Start of Provided data

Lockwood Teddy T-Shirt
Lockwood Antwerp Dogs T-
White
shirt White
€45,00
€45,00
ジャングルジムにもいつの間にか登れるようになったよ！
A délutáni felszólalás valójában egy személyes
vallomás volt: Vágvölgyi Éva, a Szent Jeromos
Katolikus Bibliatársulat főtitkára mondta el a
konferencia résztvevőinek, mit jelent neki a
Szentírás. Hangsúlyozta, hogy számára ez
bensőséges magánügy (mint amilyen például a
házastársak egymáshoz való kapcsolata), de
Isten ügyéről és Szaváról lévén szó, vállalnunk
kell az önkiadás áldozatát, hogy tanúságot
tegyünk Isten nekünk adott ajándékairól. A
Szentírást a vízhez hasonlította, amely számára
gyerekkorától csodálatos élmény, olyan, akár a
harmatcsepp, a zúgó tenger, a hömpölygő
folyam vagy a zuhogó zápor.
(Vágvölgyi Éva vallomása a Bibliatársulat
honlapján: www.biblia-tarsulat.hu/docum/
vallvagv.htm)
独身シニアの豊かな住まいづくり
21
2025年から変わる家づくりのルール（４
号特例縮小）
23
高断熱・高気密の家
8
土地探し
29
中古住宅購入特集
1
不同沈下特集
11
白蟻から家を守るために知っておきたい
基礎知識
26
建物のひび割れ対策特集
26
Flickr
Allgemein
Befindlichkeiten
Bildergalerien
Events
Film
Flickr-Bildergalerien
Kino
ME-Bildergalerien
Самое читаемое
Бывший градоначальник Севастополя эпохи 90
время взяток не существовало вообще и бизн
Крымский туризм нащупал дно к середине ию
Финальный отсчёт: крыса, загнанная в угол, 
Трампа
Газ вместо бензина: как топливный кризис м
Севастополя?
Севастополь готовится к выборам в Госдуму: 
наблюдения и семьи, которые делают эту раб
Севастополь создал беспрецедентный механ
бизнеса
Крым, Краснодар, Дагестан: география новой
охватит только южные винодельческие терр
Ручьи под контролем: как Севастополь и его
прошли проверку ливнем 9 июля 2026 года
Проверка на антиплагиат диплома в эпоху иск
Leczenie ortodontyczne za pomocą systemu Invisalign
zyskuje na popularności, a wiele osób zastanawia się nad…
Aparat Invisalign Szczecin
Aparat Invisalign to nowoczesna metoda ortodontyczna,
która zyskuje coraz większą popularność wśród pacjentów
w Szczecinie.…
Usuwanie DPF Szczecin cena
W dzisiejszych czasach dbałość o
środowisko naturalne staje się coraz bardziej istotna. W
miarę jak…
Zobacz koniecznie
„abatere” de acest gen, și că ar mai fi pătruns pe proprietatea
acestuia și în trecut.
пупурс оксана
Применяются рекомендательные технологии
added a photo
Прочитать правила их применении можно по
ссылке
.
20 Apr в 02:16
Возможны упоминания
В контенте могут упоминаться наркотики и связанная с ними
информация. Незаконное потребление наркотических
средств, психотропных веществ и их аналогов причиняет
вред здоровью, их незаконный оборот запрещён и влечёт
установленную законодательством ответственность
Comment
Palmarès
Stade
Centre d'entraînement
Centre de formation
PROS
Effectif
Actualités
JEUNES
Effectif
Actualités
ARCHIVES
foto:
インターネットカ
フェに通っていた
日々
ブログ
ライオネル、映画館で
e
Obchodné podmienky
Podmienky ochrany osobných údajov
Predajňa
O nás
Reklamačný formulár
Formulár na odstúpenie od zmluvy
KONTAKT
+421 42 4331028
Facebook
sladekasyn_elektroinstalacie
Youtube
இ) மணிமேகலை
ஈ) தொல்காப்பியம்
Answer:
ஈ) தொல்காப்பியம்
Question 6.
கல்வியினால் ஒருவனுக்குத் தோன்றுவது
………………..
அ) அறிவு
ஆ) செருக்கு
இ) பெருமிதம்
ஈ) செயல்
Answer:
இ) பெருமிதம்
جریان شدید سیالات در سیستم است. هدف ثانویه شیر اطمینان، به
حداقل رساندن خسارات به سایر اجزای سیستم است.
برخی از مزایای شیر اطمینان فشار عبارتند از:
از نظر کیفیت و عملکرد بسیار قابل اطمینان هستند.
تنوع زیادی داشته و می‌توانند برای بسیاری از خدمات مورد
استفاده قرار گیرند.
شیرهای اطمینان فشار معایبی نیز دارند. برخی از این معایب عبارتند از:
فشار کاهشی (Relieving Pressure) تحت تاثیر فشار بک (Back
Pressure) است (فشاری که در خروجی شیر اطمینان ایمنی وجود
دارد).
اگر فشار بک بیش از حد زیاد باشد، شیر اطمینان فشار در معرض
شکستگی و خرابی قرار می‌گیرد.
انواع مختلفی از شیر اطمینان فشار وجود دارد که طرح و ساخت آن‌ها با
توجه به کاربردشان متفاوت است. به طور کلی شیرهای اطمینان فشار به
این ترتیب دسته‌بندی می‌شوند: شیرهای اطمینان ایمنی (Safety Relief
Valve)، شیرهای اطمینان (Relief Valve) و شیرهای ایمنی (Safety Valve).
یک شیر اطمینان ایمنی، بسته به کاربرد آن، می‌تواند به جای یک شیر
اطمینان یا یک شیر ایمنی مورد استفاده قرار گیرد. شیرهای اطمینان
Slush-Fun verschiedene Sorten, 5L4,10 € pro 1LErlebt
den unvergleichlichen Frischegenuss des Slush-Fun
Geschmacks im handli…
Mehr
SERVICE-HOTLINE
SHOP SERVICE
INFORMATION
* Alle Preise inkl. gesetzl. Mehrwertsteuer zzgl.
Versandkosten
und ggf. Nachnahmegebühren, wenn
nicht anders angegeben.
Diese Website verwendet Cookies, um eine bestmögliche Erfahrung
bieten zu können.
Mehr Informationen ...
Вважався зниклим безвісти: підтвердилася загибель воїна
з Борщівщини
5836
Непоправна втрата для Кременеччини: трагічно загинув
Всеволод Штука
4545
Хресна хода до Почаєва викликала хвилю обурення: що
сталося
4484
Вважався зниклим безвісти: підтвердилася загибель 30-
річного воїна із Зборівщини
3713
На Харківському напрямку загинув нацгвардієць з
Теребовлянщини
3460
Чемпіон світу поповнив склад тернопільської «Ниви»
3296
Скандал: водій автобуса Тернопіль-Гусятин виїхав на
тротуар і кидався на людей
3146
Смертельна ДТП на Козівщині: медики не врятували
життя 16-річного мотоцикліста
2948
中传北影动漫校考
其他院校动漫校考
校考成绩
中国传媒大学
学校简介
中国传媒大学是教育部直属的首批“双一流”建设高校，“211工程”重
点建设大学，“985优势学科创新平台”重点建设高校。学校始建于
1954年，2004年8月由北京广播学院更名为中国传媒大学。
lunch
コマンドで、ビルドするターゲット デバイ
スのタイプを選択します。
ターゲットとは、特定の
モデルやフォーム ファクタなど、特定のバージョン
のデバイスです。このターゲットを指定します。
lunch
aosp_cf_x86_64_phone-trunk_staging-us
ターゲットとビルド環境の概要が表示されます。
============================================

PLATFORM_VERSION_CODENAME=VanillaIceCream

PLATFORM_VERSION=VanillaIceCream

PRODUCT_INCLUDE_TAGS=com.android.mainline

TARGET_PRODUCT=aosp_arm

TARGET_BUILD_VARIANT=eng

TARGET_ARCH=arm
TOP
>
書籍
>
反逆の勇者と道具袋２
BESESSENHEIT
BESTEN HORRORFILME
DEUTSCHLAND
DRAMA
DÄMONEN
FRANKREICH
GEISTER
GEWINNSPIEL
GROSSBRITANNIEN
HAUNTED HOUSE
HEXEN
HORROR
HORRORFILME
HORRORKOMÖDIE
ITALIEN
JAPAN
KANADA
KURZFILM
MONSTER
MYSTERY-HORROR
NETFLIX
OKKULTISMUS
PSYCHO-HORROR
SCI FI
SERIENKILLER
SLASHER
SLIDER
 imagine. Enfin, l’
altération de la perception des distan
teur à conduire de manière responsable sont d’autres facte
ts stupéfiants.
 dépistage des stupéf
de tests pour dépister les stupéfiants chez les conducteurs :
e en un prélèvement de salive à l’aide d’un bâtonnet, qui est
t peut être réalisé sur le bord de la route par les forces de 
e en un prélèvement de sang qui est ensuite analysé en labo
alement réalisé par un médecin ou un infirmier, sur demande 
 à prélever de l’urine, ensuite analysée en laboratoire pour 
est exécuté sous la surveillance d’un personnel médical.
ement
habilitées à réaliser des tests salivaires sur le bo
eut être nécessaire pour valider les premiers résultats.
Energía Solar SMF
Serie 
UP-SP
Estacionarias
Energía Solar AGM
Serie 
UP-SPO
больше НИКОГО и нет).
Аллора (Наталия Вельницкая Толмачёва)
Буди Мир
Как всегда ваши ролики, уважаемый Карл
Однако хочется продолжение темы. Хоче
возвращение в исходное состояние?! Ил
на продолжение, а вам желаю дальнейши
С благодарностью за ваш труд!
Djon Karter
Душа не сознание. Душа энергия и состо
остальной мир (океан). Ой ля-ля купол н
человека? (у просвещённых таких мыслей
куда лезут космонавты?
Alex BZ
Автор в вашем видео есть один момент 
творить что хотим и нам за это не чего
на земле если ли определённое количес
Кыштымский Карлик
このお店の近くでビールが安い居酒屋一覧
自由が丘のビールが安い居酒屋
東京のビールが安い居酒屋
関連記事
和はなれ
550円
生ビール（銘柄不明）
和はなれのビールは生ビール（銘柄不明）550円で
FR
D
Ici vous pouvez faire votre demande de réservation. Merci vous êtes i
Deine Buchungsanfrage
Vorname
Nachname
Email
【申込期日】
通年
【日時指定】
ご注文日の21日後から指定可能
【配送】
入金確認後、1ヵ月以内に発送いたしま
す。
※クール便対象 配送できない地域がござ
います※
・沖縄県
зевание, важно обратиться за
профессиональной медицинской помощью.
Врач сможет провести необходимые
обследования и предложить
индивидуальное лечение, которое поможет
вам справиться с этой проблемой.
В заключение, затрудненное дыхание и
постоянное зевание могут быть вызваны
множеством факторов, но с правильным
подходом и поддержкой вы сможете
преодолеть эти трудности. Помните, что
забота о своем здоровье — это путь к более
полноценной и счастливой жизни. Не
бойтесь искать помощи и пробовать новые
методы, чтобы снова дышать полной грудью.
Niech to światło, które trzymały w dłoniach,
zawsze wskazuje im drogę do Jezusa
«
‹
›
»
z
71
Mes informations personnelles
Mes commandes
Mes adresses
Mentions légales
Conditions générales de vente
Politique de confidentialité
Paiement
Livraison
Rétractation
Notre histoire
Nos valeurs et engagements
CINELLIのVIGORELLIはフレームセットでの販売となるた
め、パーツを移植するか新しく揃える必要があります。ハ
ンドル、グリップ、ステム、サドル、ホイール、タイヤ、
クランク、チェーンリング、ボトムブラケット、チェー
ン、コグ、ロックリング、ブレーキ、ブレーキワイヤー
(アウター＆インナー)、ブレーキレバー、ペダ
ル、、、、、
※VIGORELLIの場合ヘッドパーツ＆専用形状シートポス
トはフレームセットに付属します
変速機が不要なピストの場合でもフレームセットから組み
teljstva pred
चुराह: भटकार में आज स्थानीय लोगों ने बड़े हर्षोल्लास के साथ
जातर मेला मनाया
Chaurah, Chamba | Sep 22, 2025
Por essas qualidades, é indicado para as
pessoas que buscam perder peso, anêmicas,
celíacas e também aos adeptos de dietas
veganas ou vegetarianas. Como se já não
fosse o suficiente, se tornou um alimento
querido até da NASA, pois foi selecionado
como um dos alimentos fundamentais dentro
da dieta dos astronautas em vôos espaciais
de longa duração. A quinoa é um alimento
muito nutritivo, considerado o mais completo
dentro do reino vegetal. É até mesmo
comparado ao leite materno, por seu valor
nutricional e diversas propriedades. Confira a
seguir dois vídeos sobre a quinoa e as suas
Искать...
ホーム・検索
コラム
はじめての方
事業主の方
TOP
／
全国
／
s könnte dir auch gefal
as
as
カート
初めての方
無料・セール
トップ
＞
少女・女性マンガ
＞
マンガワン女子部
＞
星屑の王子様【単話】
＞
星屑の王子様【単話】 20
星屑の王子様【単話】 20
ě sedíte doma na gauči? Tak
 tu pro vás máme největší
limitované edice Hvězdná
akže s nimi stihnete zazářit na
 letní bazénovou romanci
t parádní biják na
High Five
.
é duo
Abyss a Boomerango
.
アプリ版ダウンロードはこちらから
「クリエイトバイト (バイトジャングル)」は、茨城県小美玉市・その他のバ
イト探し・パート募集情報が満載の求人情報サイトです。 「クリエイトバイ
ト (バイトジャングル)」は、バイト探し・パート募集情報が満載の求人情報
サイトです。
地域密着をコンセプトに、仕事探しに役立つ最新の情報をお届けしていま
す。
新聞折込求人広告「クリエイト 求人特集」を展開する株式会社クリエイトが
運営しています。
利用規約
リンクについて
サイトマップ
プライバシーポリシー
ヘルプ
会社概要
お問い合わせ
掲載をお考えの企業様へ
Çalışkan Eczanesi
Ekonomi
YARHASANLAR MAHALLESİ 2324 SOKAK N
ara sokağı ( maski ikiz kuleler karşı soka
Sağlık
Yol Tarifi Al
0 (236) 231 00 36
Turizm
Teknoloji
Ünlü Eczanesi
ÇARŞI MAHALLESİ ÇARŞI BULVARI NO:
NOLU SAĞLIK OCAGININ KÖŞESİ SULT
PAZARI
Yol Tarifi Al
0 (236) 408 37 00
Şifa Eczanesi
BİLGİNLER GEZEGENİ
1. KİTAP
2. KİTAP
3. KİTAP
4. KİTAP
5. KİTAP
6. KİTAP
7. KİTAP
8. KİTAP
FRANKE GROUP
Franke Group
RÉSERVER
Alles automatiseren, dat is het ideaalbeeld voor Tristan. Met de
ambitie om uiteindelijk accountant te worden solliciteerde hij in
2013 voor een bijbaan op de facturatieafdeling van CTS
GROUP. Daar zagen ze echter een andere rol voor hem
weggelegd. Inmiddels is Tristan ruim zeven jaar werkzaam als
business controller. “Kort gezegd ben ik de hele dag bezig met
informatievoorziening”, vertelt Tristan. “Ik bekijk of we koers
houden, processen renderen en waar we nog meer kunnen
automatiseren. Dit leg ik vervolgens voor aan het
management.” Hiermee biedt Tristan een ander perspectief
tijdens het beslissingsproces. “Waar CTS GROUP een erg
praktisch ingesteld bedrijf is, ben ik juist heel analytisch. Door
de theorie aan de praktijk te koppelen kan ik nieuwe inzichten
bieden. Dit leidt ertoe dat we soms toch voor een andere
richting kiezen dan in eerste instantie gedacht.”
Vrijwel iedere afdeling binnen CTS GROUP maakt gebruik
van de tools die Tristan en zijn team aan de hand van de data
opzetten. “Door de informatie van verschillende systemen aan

End of Provided data

_What you should do_
Using the data above, transcribe the lines that run from the line with "Смертельна ДТП на" to the line with "altération de la perception des distan", both ends kept, and output nothing else.

_Answer space_
Смертельна ДТП на Козівщині: медики не врятували
життя 16-річного мотоцикліста
2948
中传北影动漫校考
其他院校动漫校考
校考成绩
中国传媒大学
学校简介
中国传媒大学是教育部直属的首批“双一流”建设高校，“211工程”重
点建设大学，“985优势学科创新平台”重点建设高校。学校始建于
1954年，2004年8月由北京广播学院更名为中国传媒大学。
lunch
コマンドで、ビルドするターゲット デバイ
スのタイプを選択します。
ターゲットとは、特定の
モデルやフォーム ファクタなど、特定のバージョン
のデバイスです。このターゲットを指定します。
lunch
aosp_cf_x86_64_phone-trunk_staging-us
ターゲットとビルド環境の概要が表示されます。
============================================

PLATFORM_VERSION_CODENAME=VanillaIceCream

PLATFORM_VERSION=VanillaIceCream

PRODUCT_INCLUDE_TAGS=com.android.mainline

TARGET_PRODUCT=aosp_arm

TARGET_BUILD_VARIANT=eng

TARGET_ARCH=arm
TOP
>
書籍
>
反逆の勇者と道具袋２
BESESSENHEIT
BESTEN HORRORFILME
DEUTSCHLAND
DRAMA
DÄMONEN
FRANKREICH
GEISTER
GEWINNSPIEL
GROSSBRITANNIEN
HAUNTED HOUSE
HEXEN
HORROR
HORRORFILME
HORRORKOMÖDIE
ITALIEN
JAPAN
KANADA
KURZFILM
MONSTER
MYSTERY-HORROR
NETFLIX
OKKULTISMUS
PSYCHO-HORROR
SCI FI
SERIENKILLER
SLASHER
SLIDER
 imagine. Enfin, l’
altération de la perception des distan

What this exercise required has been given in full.